The passive had come to realize home for him could never be a place, and yet it seemed so ingrained in the nature of his existence to long for such a thing. Abandonment hadn’t wiped it out of him. Beatings hadn’t bled it out of him. Spoke life hadn’t wandered it out of him. Love hadn’t softened it out of him. It still burned somewhere, buried deep in his chest, twisting and writhing: dreamfire.

Home.

What did that word mean anyway? How was he to define it any better than he'd come to define himself?

As long as it had to be a place for the magic-less son of a galdor to feel satisfied, it would always be nothing more than a castle in the sand.
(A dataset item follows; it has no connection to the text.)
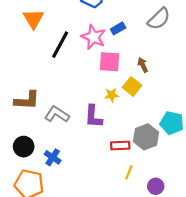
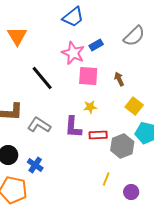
black line: (60, 45) -> (42, 78), moved, turned -68
yellow square: (132, 86) -> (134, 106), moved
red rectangle: (120, 145) -> (98, 135), moved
One more slow, pained exhale and Tristaan let his arms slide away from the balcony, suddenly feeling chilled to the bone. He pulled his eyes away from the exotically alien Thul’Ka skyline and padded on quiet bare feet back into the bedroom. Crawling carefully back under the thin linen sheet, his chilled skin was met with a sleepy hiss of protest from Sarinah, even as he curled himself into the familiar lines of her body like an exhausted animal. His arms wrapped into comfortable places with practiced ease while the witch settled against him, one work-worn hand settling over the budding roundness of yet more new life hidden in her belly: another room to build into the house of his heart. Face buried into her hair, the man closed his eyes again with only a hint of caution, half expecting more flames to lick the backs of his eyelids all over again. Met with only darkness, he relaxed, slowly giving himself permission to drift off into sleep before another hot desert day burned itself into existence.